The New Xbox Experience: Avatars
Rare shows off its new threads.
In hindsight - particularly in light of Sony's occasionally cringe-worthy PlayStation Home demonstration the year before, when Jack Tretton showed us his "tricked-out apartment" and Kaz Hirai addressed us from a virtual balcony - introducing The New Xbox Experience with a party of executive E3 Avatars was a gutsy move.
But as the digital Shane Kim knelt and beamed and virtual Don Mattrick rocked a cocksure pose with hands on his hips, the leafy corner of the UK where the electronic execs had been pieced together was quietly confident. At their desks in one of Rare's Twycross "barn" studios, no doubt, Avatars product manager Chris Sutherland and head of art Lee Musgrave were witnessing the culmination of weeks of planning and emails back and forth perfecting the look.
"There was a little bit of that on a couple of those," says Musgrave, as we go through a fuller Avatars demo a few weeks later when the dust's settled. Classic Microsoft: months of approval. "Where's the hairline? How big is my waist? I'm taller than that! All those kind of things." He won't name names. "All of those characters were built from assets that are part of this kit, so although they were actually characters we rendered out through a 3D application for promo purposes, it's all stuff that you could build with the assets in here."
Avatars, officially announced at E3 but clumsily outed a few weeks previously in the great Intellisponse implosion of mid-June, are Microsoft's answer to Nintendo Miis, PlayStation Home's player models and the characters wandering the massively-multiplayer virtual desert of Second Life, and despite decades of experience crafting interfaces in Redmond, the Xbox platform holder decided to turn to its expensive countryside gaming acquisition of a few years previously for design and implementation. "In terms of Rare being involved in this project, I think it was a very specific decision on Microsoft's part to get us involved," says Musgrave.
"We have the ability to develop multiple things at once. So there's an opportunity for us to use this in a very close-knit way with our own team to develop stuff, and that leads onto the fact we can then use those games as a testing bed to make the use of the Avatars for developers very simple. I think that's one reason why we got the nod to do this stuff. People like Scene It [one of the games that will use Avatars], for example, we've given a blob of stuff to them and it's been very simple for them to put Avatars into their game."

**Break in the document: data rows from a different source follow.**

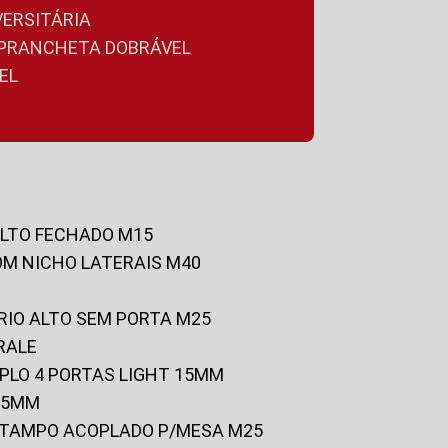
VERSITÁRIA
A PRANCHETA DOBRÁVEL
EL
ALTO FECHADO M15
OM NICHO LATERAIS M40
RIO ALTO SEM PORTA M25
RALE
UPLO 4 PORTAS LIGHT 15MM
 25MM
C/TAMPO ACOPLADO P/MESA M25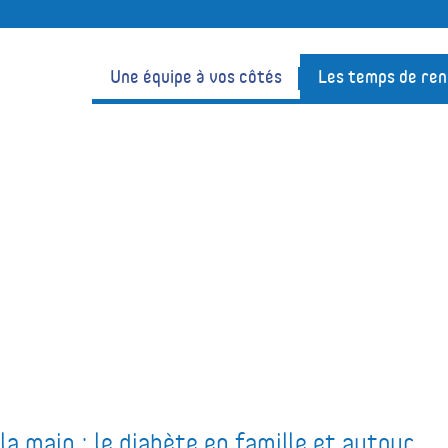
Une équipe à vos côtés
Les temps de re
a main : le diabète en famille et autour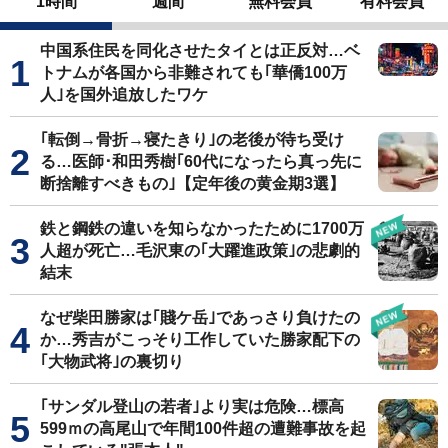
1時間
週間
無料会員
有料会員
中国系住民を同化させたタイとは正反対…ベ
トナムが各国から非難されても｢華僑100万
人｣を国外追放したワケ
｢転倒→骨折→寝たきり｣の老後が待ち受け
る…医師･和田秀樹｢60代になったら真っ先に
断捨離すべきもの｣【定年後の黄金期3選】
鉄と鋼鉄の違いを知らなかったために1700万
人超が死亡…毛沢東の｢大躍進政策｣の悲劇的
結末
なぜ柴田勝家は｢賤ケ岳｣であっさり負けたの
か…秀吉がこっそり工作していた勝家配下の
｢大物武将｣の裏切り
｢サンダル登山の若者｣より実は危険…標高
599ｍの高尾山で年間100件超の遭難事故を起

From an end-user perspective, though, Avatars are still untried. The Microsoft execs didn't make their own, after all. So apart from checking out Banjo-Kazooie: Nuts & Bolts and Viva Piñata: Trouble in Paradise, we've travelled 90 minutes north of London to dig into the process. The most important thing to note, first of all, is that Avatars are an obligatory but easily dodged initial step in the New Xbox Experience. "When you create a new profile or sign in with an existing profile on the new dashboard, you're presented with the ability to make an Avatar," says Chris Sutherland, pad in hand, and if you can't be bothered, three clicks is all it takes to pick a random model and forget about it.

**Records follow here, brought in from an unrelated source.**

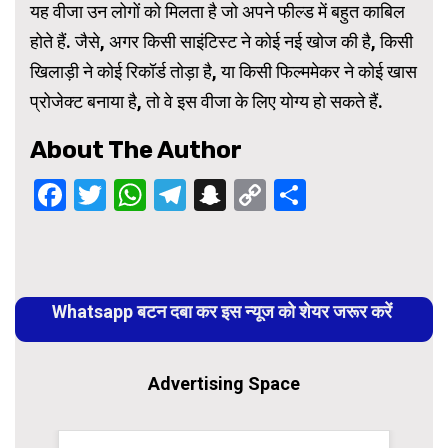
यह वीजा उन लोगों को मिलता है जो अपने फील्ड में बहुत काबिल
होते हैं. जैसे, अगर किसी साइंटिस्ट ने कोई नई खोज की है, किसी
खिलाड़ी ने कोई रिकॉर्ड तोड़ा है, या किसी फिल्ममेकर ने कोई खास
प्रोजेक्ट बनाया है, तो वे इस वीजा के लिए योग्य हो सकते हैं.
About The Author
Facebook
Twitter
WhatsApp
Telegram
Snapchat
Copy
Share
Link
Continue
Reading
Whatsapp बटन दबा कर इस न्यूज को शेयर जरूर करें
Advertising Space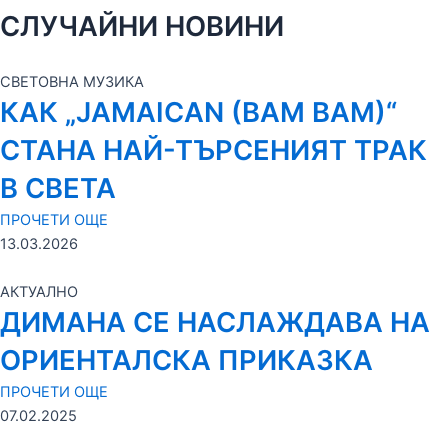
СЛУЧАЙНИ НОВИНИ
СВЕТОВНА МУЗИКА
КАК „JAMAICAN (BAM BAM)“
СТАНА НАЙ-ТЪРСЕНИЯТ ТРАК
В СВЕТА
ПРОЧЕТИ ОЩЕ
13.03.2026
АКТУАЛНО
ДИМАНА СЕ НАСЛАЖДАВА НА
ОРИЕНТАЛСКА ПРИКАЗКА
ПРОЧЕТИ ОЩЕ
07.02.2025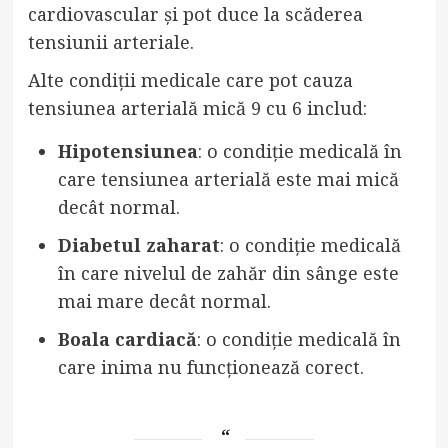
cardiovascular și pot duce la scăderea
tensiunii arteriale.
Alte condiții medicale care pot cauza
tensiunea arterială mică 9 cu 6 includ:
Hipotensiunea
: o condiție medicală în
care tensiunea arterială este mai mică
decât normal.
Diabetul zaharat
: o condiție medicală
în care nivelul de zahăr din sânge este
mai mare decât normal.
Boala cardiacă
: o condiție medicală în
care inima nu funcționează corect.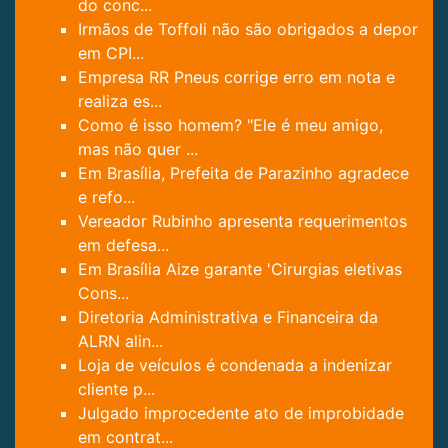
do conc...
Irmãos de Toffoli não são obrigados a depor
em CPI...
Empresa RR Pneus corrige erro em nota e
realiza es...
Como é isso homem? "Ele é meu amigo,
mas não quer ...
Em Brasília, Prefeita de Parazinho agradece
e refo...
Vereador Rubinho apresenta requerimentos
em defesa...
Em Brasília Aize garante 'Cirurgias eletivas
Cons...
Diretoria Administrativa e Financeira da
ALRN alin...
Loja de veículos é condenada a indenizar
cliente p...
Julgado improcedente ato de improbidade
em contrat...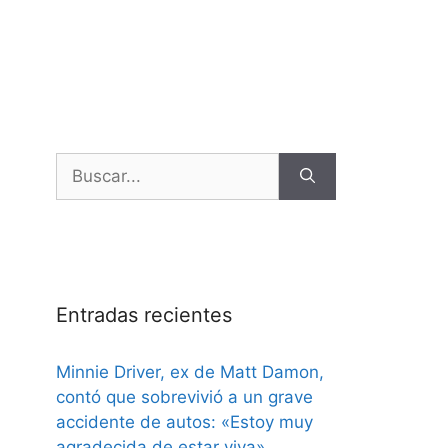
Entradas recientes
Minnie Driver, ex de Matt Damon,
contó que sobrevivió a un grave
accidente de autos: «Estoy muy
agradecida de estar viva»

The same goes for people who don't want to dig down into it. Hit a button and ten random Avatars trot merrily onto the screen, and you can pick a favourite or hit another button to cycle in another random ten. Sometimes, says Sutherland, this is enough for anyone: Avatars are a simplified take on human characteristics, so even the randomers throw up the odd recognisable character. "Bald people tend to remind me of J Allard, but I don't know why," says Sutherland. Nostalgia, perhaps.
Starting either with a basic template or borrowing a randomer, users who do want to delve deeper can then start modifying in front of a virtual mirror. As with Banjo, which sports a vehicle editor, Rare's been cautious about this process. "If you give people too much creativity, it breaks things," Musgrave acknowledges. "Especially since we want that balance between something creative and not having it so you can touch every parameter to the nth degree - approachable and simple enough to get what you want and not overwhelm people."
Most people start with the hair, says Sutherland. "Hairstyles is the one thing we found people wanted more of, because it really identifies them. In some of the tests we ran, women in particular pick the hairstyle and say 'that's me', so we want as many as we can." There's a grid of various hairstyles, and you can move between pages and pages of examples. Interestingly, once Sutherland cycles the skin colour, the faces beneath the hair on the grid change to reflect this. "This is one of the ways we're differentiated from other systems," he says, no doubt referring to Nintendo's Miis, which use outlines and require a bit of experimentation. Here you can see at-a-glance exactly how the end result will look. It's a similar process for eyes, chins and brows, rather than a mass of slider bars.